_Goal of the exercise_
Going through the material underneath, give only the number of lines that contain "peserta".
↓↓↓
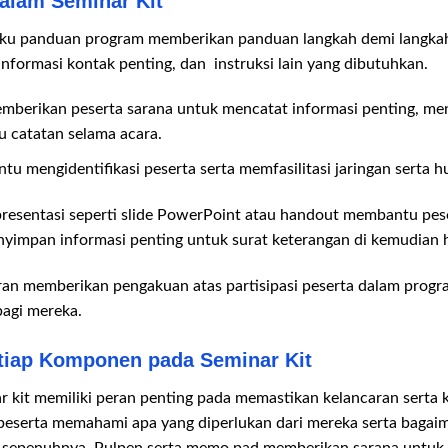
dalam Seminar Kit
ku panduan program memberikan panduan langkah demi langkah
 informasi kontak penting, dan instruksi lain yang dibutuhkan.
erikan peserta sarana untuk mencatat informasi penting, men
u catatan selama acara.
u mengidentifikasi peserta serta memfasilitasi jaringan serta h
presentasi seperti slide PowerPoint atau handout membantu pes
nyimpan informasi penting untuk surat keterangan di kemudian h
diran memberikan pengakuan atas partisipasi peserta dalam progra
bagi mereka.
tiap Komponen pada Seminar Kit
 kit memiliki peran penting pada memastikan kelancaran serta k
serta memahami apa yang diperlukan dari mereka serta bagai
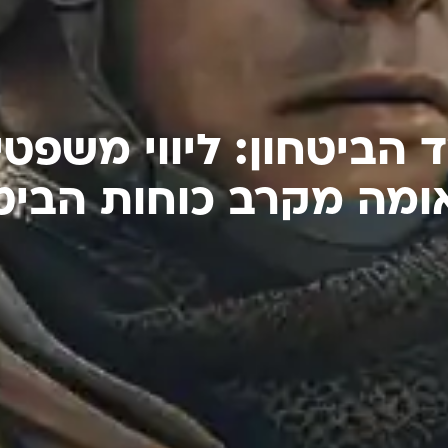
 הביטחון: ליווי משפטי
מה מקרב כוחות הביט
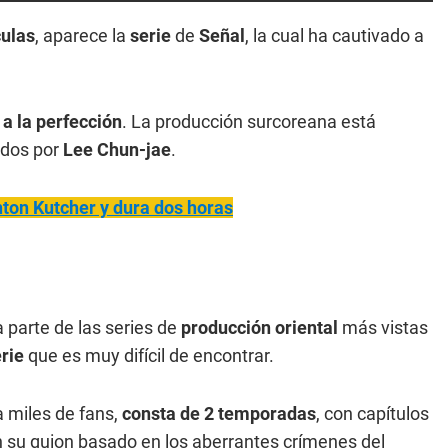
culas
, aparece la
serie
de
Señal
, la cual ha cautivado a
a la perfección
. La producción surcoreana está
ados por
Lee Chun-jae
.
shton Kutcher y dura dos horas
 parte de las series de
producción oriental
más vistas
erie
que es muy difícil de encontrar.
a miles de fans,
consta de 2 temporadas
, con capítulos
 su guion basado en los aberrantes crímenes del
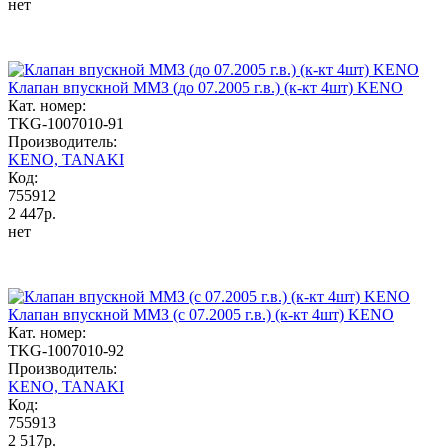
нет
Клапан впускной ММЗ (до 07.2005 г.в.) (к-кт 4шт) KENO
Кат. номер:
TKG-1007010-91
Производитель:
KENO, TANAKI
Код:
755912
2 447р.
нет
Клапан впускной ММЗ (с 07.2005 г.в.) (к-кт 4шт) KENO
Кат. номер:
TKG-1007010-92
Производитель:
KENO, TANAKI
Код:
755913
2 517р.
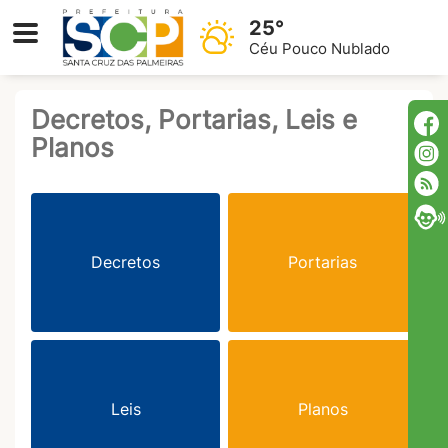
25°
Céu Pouco Nublado
Decretos, Portarias, Leis e
Planos
Decretos
Portarias
Leis
Planos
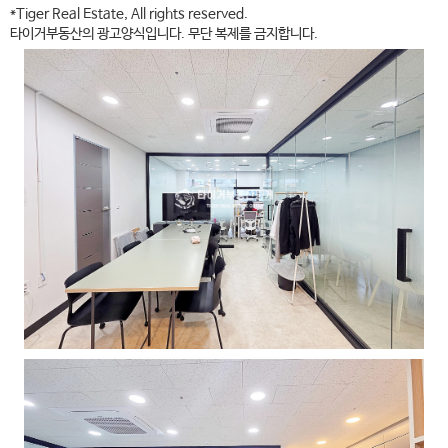
*Tiger Real Estate, All rights reserved.
타이거부동산의 광고양식입니다. 무단 복제를 금지합니다.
↑↑↑
_Reply_
3